I wanted to know her. I offered my hand and said, “I’m Nico Antone.”

“My name is Lena Johnson.” The clasp of her hand was warm, her skin soft. “I heard about you. They say you’re from California.”

“I am.”

“If I had a job in California, I wouldn’t leave it to come to Hibbing, Minnesota.” She pronounced her home state Minnes-oooooh-tah, the word stretched out by an elongated O-sound. She stared back and waited for me to refute the obvious illogic of my translocation. The persistence of her stare made me uncomfortable. At last she asked, “Why did you move up here?”

“I grew up in Hibbing, and moved back so my son could graduate from high school here.”

She lifted one eyebrow. “They don’t have high schools in California?”

“It’s a long story. My son and I decided it would be good for him to transfer to Hibbing High. It’s a great school.”

“I have a daughter in 11th grade.”

“My son’s in 11th grade. You and I can compare notes as the year goes on.”

“Sounds good. Great work today, Dr. Antone. It’s not every day you can save someone’s life.”

“Call me Nico.”

“I’ll call you Dr. Antone, Dr. Antone.” She winked at me and walked away.

Our exchange was like electroshock therapy, bringing a wave of unexpected brightness into a tense morning. I couldn’t remember Alexandra ever acknowledging that I’d saved anyone’s life.

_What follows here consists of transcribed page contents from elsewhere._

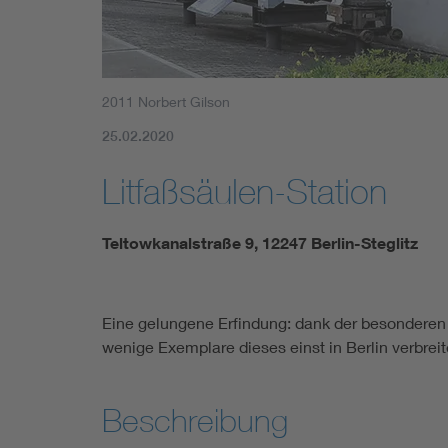
2011 Norbert Gilson
25.02.2020
Litfaßsäulen-Station
Teltowkanalstraße 9, 12247 Berlin-Steglitz
Eine gelungene Erfindung: dank der besonderen 
wenige Exemplare dieses einst in Berlin verbreit
Beschreibung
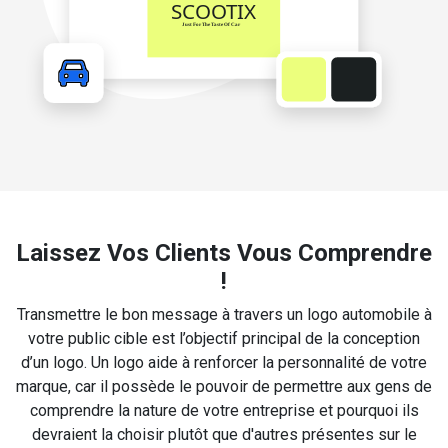
Laissez Vos Clients Vous Comprendre
!
Transmettre le bon message à travers un logo automobile à
votre public cible est l’objectif principal de la conception
d’un logo. Un logo aide à renforcer la personnalité de votre
marque, car il possède le pouvoir de permettre aux gens de
comprendre la nature de votre entreprise et pourquoi ils
devraient la choisir plutôt que d'autres présentes sur le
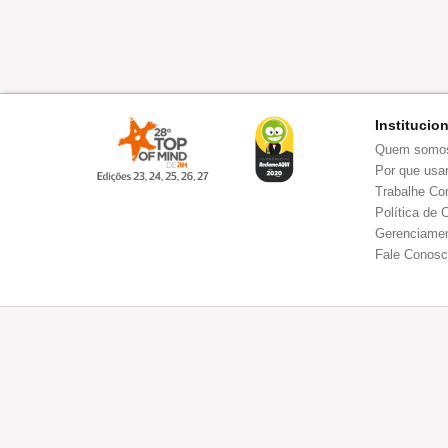
Institucio
Quem somo
Por que usar
Trabalhe Co
Política de 
Gerenciamen
Fale Conos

Dr. Castro reentered the room, and donned sterile gown and gloves again. “Everything OK next door?” I said.

“Yep. Perpich arrived. The femoral artery is torn. Once Perpich has repaired that, we’ll deal with the broken leg and the facial trauma. You did a great job in there, Dr. Antone.”

“Thanks.”

Castro chuckled as he resumed the shoulder surgery. “Good God, that was like a fucking TV show episode. Dr. Nico Antone, M.D. In this episode, Dr. Fucking California saves the fucking day.”